The material has to support itself and tolerate undefined small (relative to the main load) loads in other directions as well as point loads from fastening it to whatever you are using it to bear the loads of, going all in on "large and thin" fails to optimize for this for more or less the opposite reasons that going all in on "solid" does.

pinkmuffinere 9 hours ago | parent [-]

The parent is explaining why it’s hollow instead of being a truss. They accurately explain that the hollow tube is optimal to counter the wind loads. Your criticism is that they didn’t discuss gravity loads, but that wasn’t “in the prompt” — the gravity load doesn’t explain why they’re a hollow cylinder.

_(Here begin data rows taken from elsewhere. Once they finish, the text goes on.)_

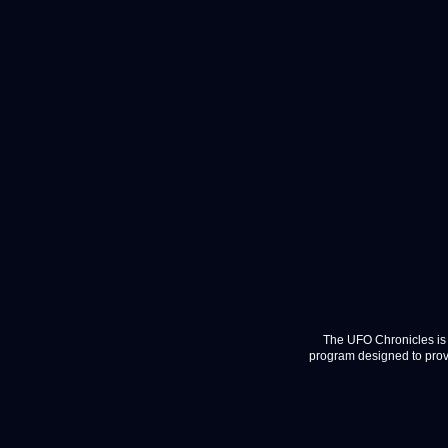
The UFO Chronicles is 
program designed to provi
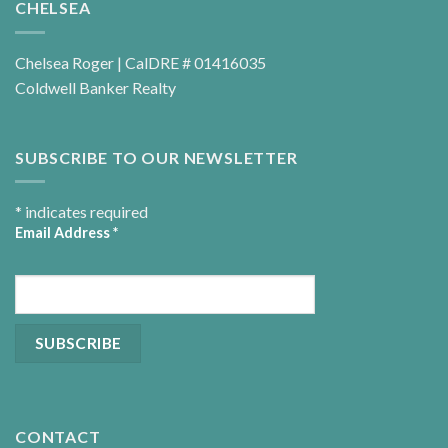
CHELSEA
Chelsea Roger | CalDRE # 01416035
Coldwell Banker Realty
SUBSCRIBE TO OUR NEWSLETTER
*
indicates required
Email Address
*
CONTACT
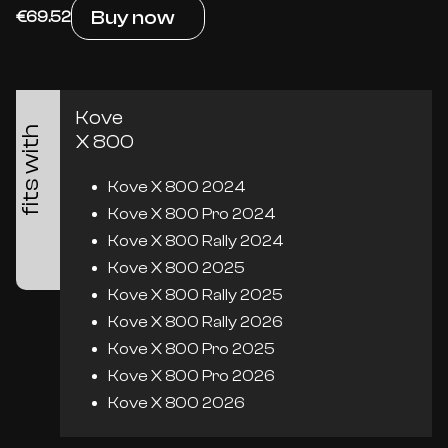
Buy now
€69.52
Kove
fits with
X 800
Kove X 800 2024
Kove X 800 Pro 2024
Kove X 800 Rally 2024
Kove X 800 2025
Kove X 800 Rally 2025
Kove X 800 Rally 2026
Kove X 800 Pro 2025
Kove X 800 Pro 2026
Kove X 800 2026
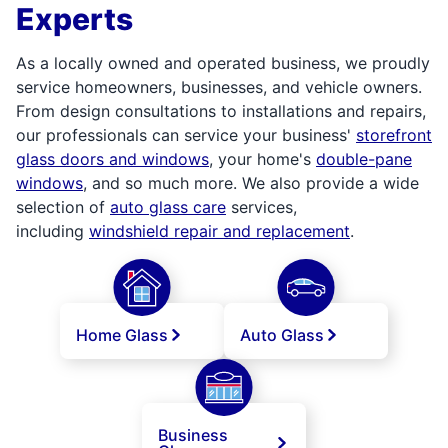
Experts
As a locally owned and operated business, we proudly
service homeowners, businesses, and vehicle owners.
From design consultations to installations and repairs,
our professionals can service your business'
storefront
glass doors and windows
, your home's
double-pane
windows
, and so much more. We also provide a wide
selection of
auto glass care
services,
including
windshield repair and replacement
.
Home Glass
Auto Glass
Business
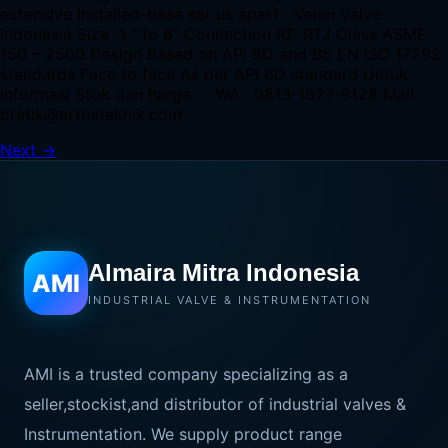
extensive installed-base set us apart Velan Valve
Indonesia Size 1 ” to 6” Connection RF, RTJ Class ASME
150 – 2500 Design Based on API 6D and BS EN ISO 17292
standards Face to face As per API 6D standard Untuk
informasi Stok dan harga : WA : 0813-1627-9128 Mail :
pratik@arthateknik.com
Next
→
Almaira Mitra Indonesia
AMI
INDUSTRIAL VALVE & INSTRUMENTATION
AMI is a trusted company specializing as a
seller,stockist,and distributor of industrial valves &
Instrumentation. We supply product range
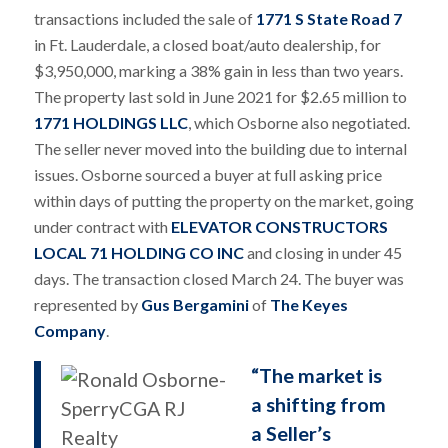
transactions included the sale of
1771 S State Road 7
in Ft. Lauderdale, a closed boat/auto dealership, for
$3,950,000, marking a 38% gain in less than two years.
The property last sold in June 2021 for $2.65 million to
1771 HOLDINGS LLC
, which Osborne also negotiated.
The seller never moved into the building due to internal
issues. Osborne sourced a buyer at full asking price
within days of putting the property on the market, going
under contract with
ELEVATOR CONSTRUCTORS
LOCAL 71 HOLDING CO INC
and closing in under 45
days. The transaction closed March 24. The buyer was
represented by
Gus Bergamini
of
The Keyes
Company
.
“The market is
a shifting from
a Seller’s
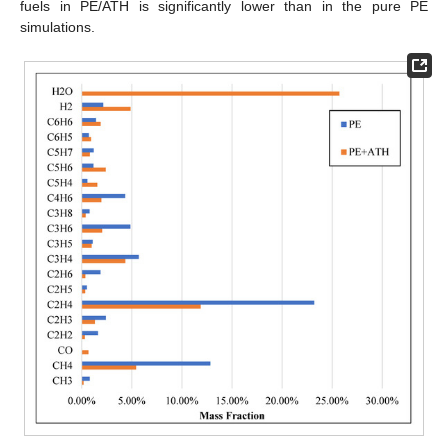
fuels in PE/ATH is significantly lower than in the pure PE
simulations.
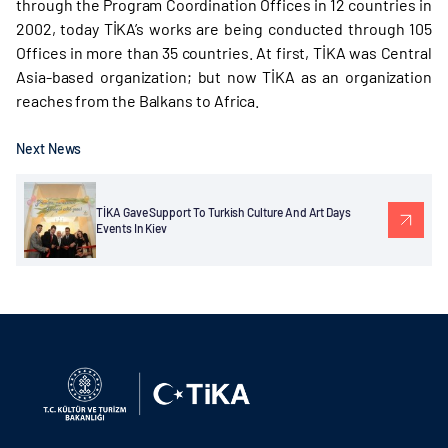
through the Program Coordination Offices in 12 countries in
2002, today TİKA’s works are being conducted through 105
Offices in more than 35 countries. At first, TİKA was Central
Asia-based organization; but now TİKA as an organization
reaches from the Balkans to Africa.
Next News
TİKA Gave Support To Turkish Culture And Art Days
Events In Kiev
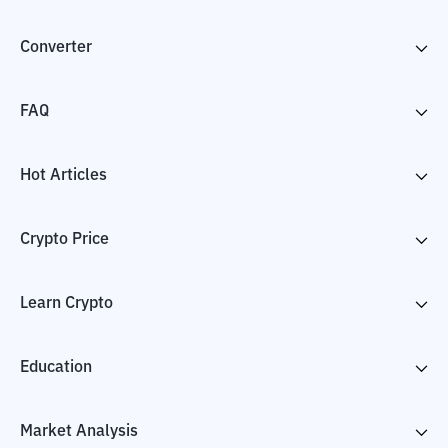
Converter
FAQ
Hot Articles
Crypto Price
Learn Crypto
Education
Market Analysis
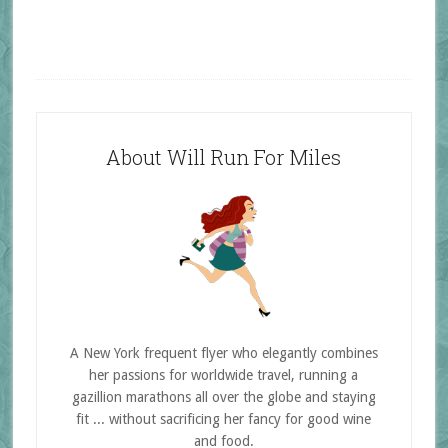
About Will Run For Miles
A New York frequent flyer who elegantly combines
her passions for worldwide travel, running a
gazillion marathons all over the globe and staying
fit ... without sacrificing her fancy for good wine
and food.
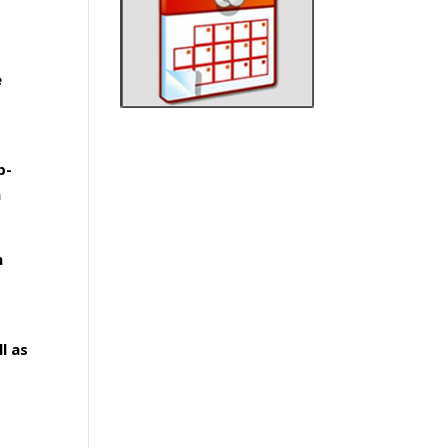
e
p-
a
n
l as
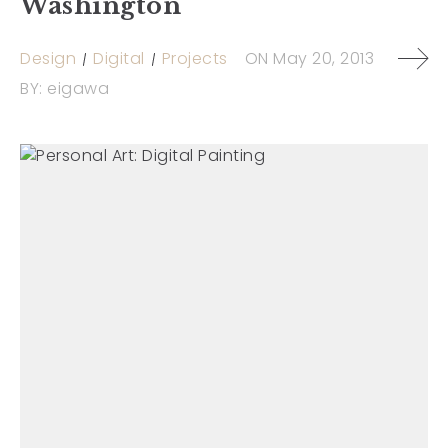
Washington
Design
Digital
Projects
ON
May 20, 2013
BY:
eigawa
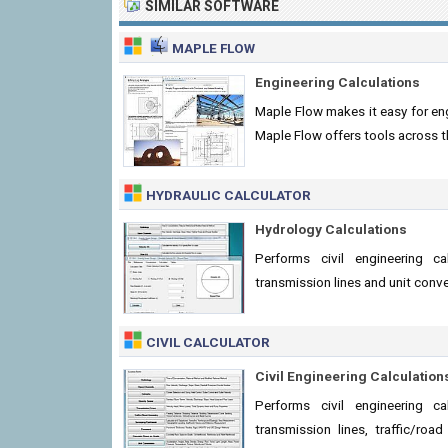
SIMILAR SOFTWARE
MAPLE FLOW
Engineering Calculations
Maple Flow makes it easy for eng
Maple Flow offers tools across t
HYDRAULIC CALCULATOR
Hydrology Calculations
Performs civil engineering ca
transmission lines and unit conv
CIVIL CALCULATOR
Civil Engineering Calculation
Performs civil engineering ca
transmission lines, traffic/ro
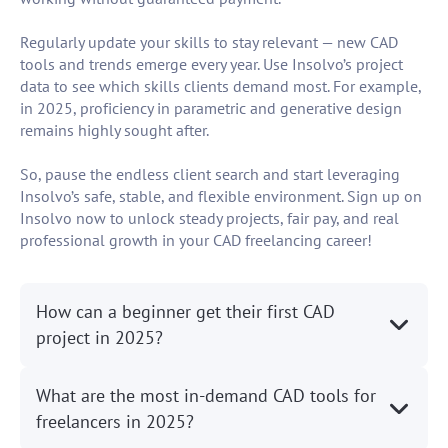
Regularly update your skills to stay relevant — new CAD
tools and trends emerge every year. Use Insolvo’s project
data to see which skills clients demand most. For example,
in 2025, proficiency in parametric and generative design
remains highly sought after.
So, pause the endless client search and start leveraging
Insolvo’s safe, stable, and flexible environment. Sign up on
Insolvo now to unlock steady projects, fair pay, and real
professional growth in your CAD freelancing career!
How can a beginner get their first CAD
project in 2025?
What are the most in-demand CAD tools for
freelancers in 2025?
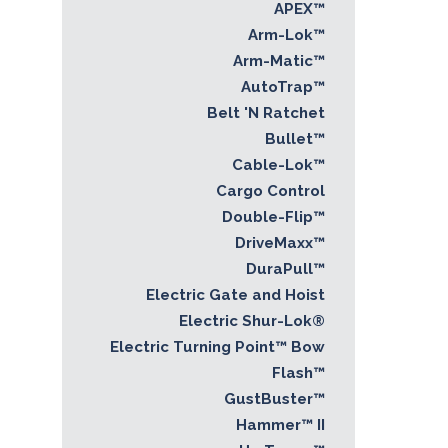
APEX™
Arm-Lok™
Arm-Matic™
AutoTrap™
Belt 'N Ratchet
Bullet™
Cable-Lok™
Cargo Control
Double-Flip™
DriveMaxx™
DuraPull™
Electric Gate and Hoist
Electric Shur-Lok®
Electric Turning Point™ Bow
Flash™
GustBuster™
Hammer™ II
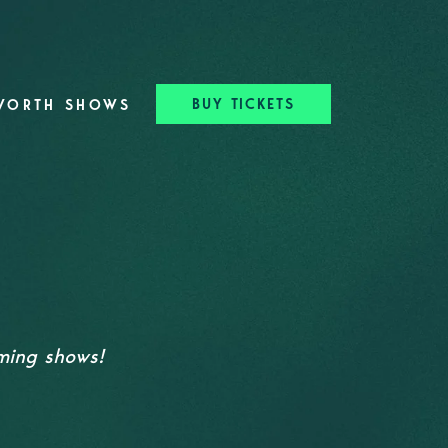
BUY TICKETS
WORTH SHOWS
oming shows!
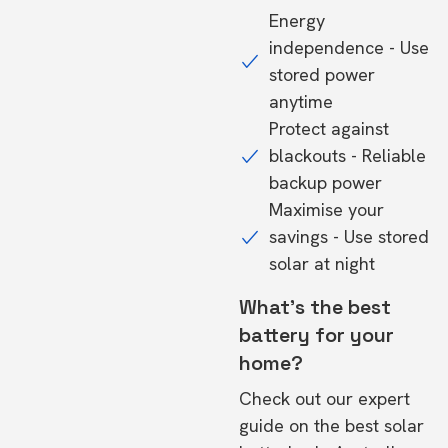
Energy
independence - Use
stored power
anytime
Protect against
blackouts - Reliable
backup power
Maximise your
savings - Use stored
solar at night
What's the best
battery for your
home?
Check out our expert
guide on the
best solar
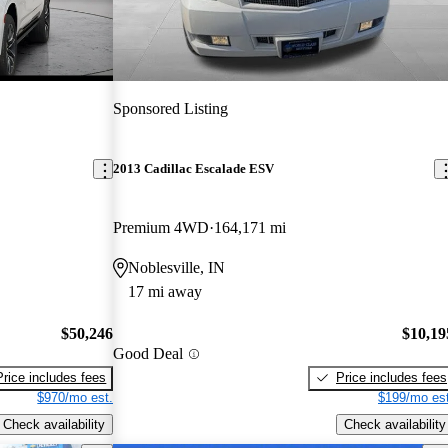
Sponsored Listing
2013 Cadillac Escalade ESV
Premium 4WD
164,171 mi
Noblesville, IN
17 mi away
$50,246
$10,19
Good Deal
Price includes fees
Price includes fees
$970/mo est.
$199/mo est
Check availability
Check availability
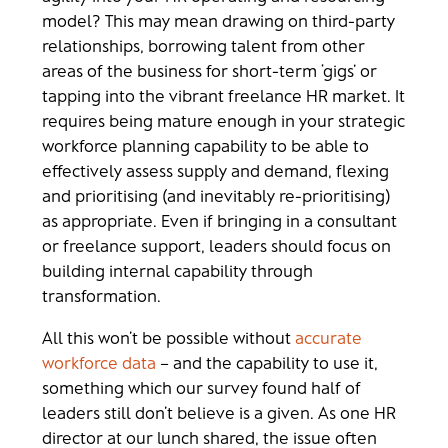
model? This may mean drawing on third-party
relationships, borrowing talent from other
areas of the business for short-term ‘gigs’ or
tapping into the vibrant freelance HR market. It
requires being mature enough in your strategic
workforce planning capability to be able to
effectively assess supply and demand, flexing
and prioritising (and inevitably re-prioritising)
as appropriate. Even if bringing in a consultant
or freelance support, leaders should focus on
building internal capability through
transformation.
All this won’t be possible without
accurate
workforce data
– and the capability to use it,
something which our survey found half of
leaders still don’t believe is a given. As one HR
director at our lunch shared, the issue often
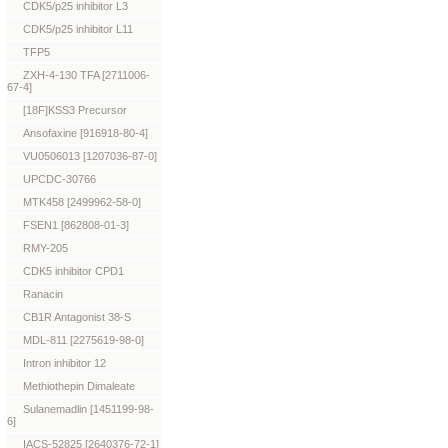
CDK5/p25 inhibitor L3
CDK5/p25 inhibitor L11
TFP5
ZXH-4-130 TFA [2711006-
67-4]
[18F]KSS3 Precursor
Ansofaxine [916918-80-4]
VU0506013 [1207036-87-0]
UPCDC-30766
MTK458 [2499962-58-0]
FSEN1 [862808-01-3]
RMY-205
CDK5 inhibitor CPD1
Ranacin
CB1R Antagonist 38-S
MDL-811 [2275619-98-0]
Intron inhibitor 12
Methiothepin Dimaleate
Sulanemadlin [1451199-98-
6]
IACS-52825 [2640376-72-1]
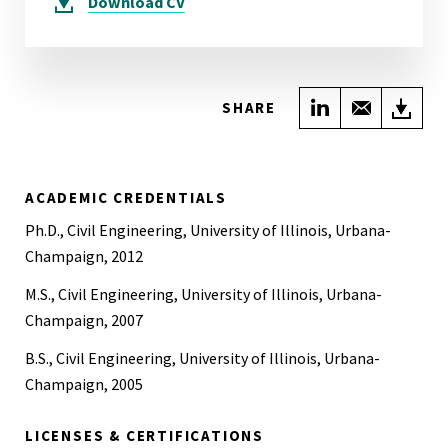
Download
CV
Share on Link
Share wi
Do
SHARE
ACADEMIC CREDENTIALS
Ph.D., Civil Engineering, University of Illinois, Urbana-
Champaign, 2012
M.S., Civil Engineering, University of Illinois, Urbana-
Champaign, 2007
B.S., Civil Engineering, University of Illinois, Urbana-
Champaign, 2005
LICENSES & CERTIFICATIONS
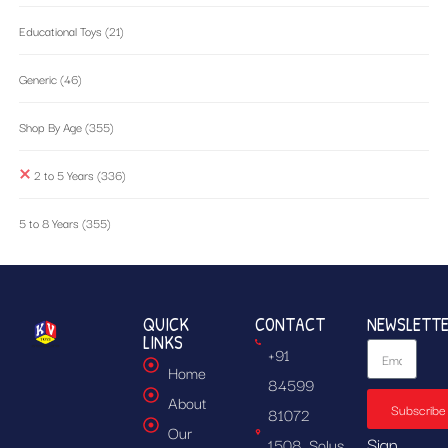
Educational Toys
(21)
Generic
(46)
Shop By Age
(355)
2 to 5 Years
(336)
5 to 8 Years
(355)
QUICK
CONTACT
NEWSLETT
LINKS
+91
Home
84599
About
Subscribe
81072
Our
Sign
1508, Solus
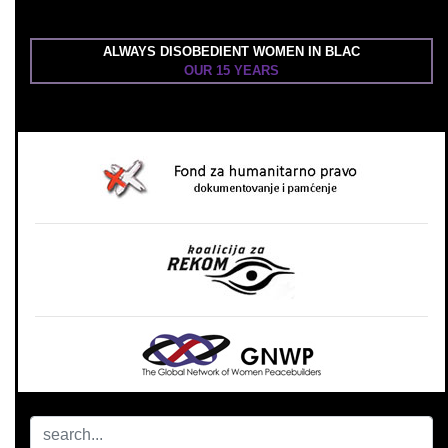
ALWAYS DISOBEDIENT WOMEN IN BLAC
OUR 15 YEARS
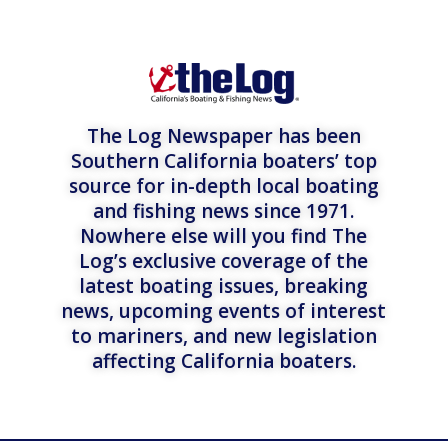
The Log Newspaper has been
Southern California boaters’ top
source for in-depth local boating
and fishing news since 1971.
Nowhere else will you find The
Log’s exclusive coverage of the
latest boating issues, breaking
news, upcoming events of interest
to mariners, and new legislation
affecting California boaters.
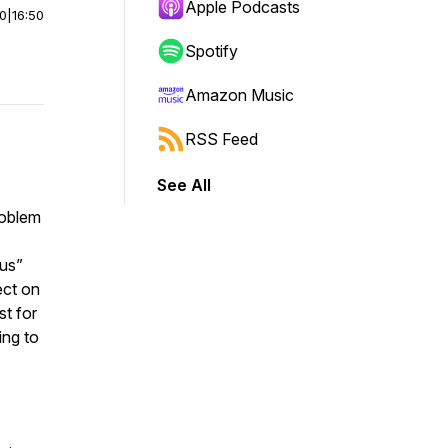
Apple Podcasts
00
|
16:50
Spotify
Amazon Music
RSS Feed
See All
roblem
sus”
ect on
t for
ing to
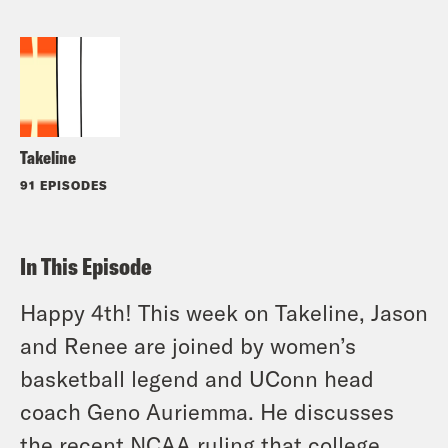
Takeline
91 EPISODES
In This Episode
Happy 4th! This week on Takeline, Jason
and Renee are joined by women’s
basketball legend and UConn head
coach Geno Auriemma. He discusses
the recent NCAA ruling that college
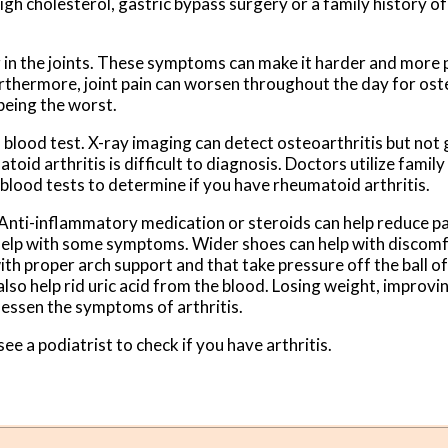
high cholesterol, gastric bypass surgery or a family history o
g in the joints. These symptoms can make it harder and more p
urthermore, joint pain can worsen throughout the day for ost
 being the worst.
 a blood test. X-ray imaging can detect osteoarthritis but not
toid arthritis is difficult to diagnosis. Doctors utilize famil
 blood tests to determine if you have rheumatoid arthritis.
. Anti-inflammatory medication or steroids can help reduce p
 help with some symptoms. Wider shoes can help with discom
th proper arch support and that take pressure off the ball of
also help rid uric acid from the blood. Losing weight, improvi
 lessen the symptoms of arthritis.
see a podiatrist to check if you have arthritis.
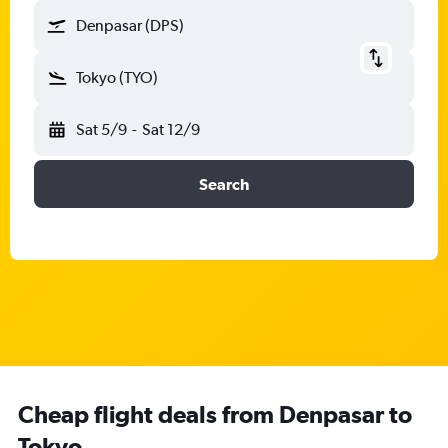
Denpasar (DPS)
Tokyo (TYO)
Sat 5/9
-
Sat 12/9
Search
Cheap flight deals from Denpasar to
Tokyo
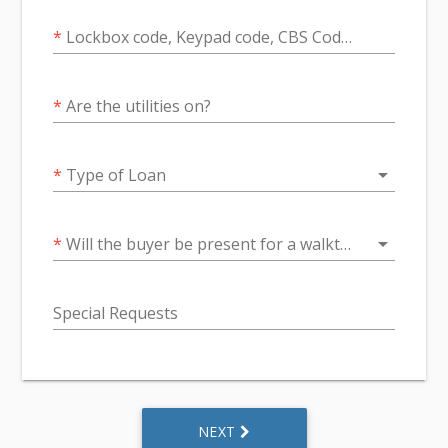
*
Lockbox code, Keypad code, CBS Code if Applicable
*
Are the utilities on?
arrow_drop_down
*
Type of Loan
arrow_drop_down
*
Will the buyer be present for a walkthrough ?
Special Requests
NEXT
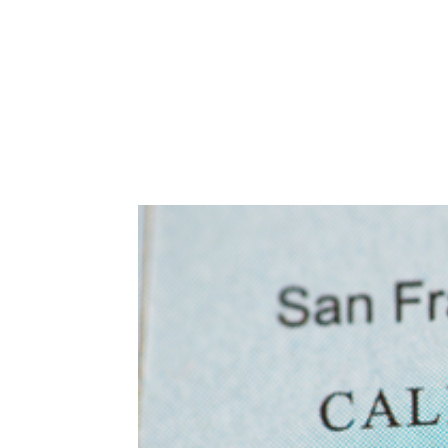
Abuse,
Drug
Addiction
and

There are a wealth of other irrelevant things that could be discussed, but have been neglected because they are irrelevant to the question.

Frankly your comment disappoints me. wizardOfScience gave a _great_ answer, that would make any solid mechanics professor proud.

potato3732842 9 hours ago | parent [-]

You're strawmanning bot me and the comment I'm replying to. Whether you're using a truss design or a solid material wall what I'm saying holds true. You can't just go all in on "put the material at the perimeter" because it'll have other problem. Gravity is just one of those problems.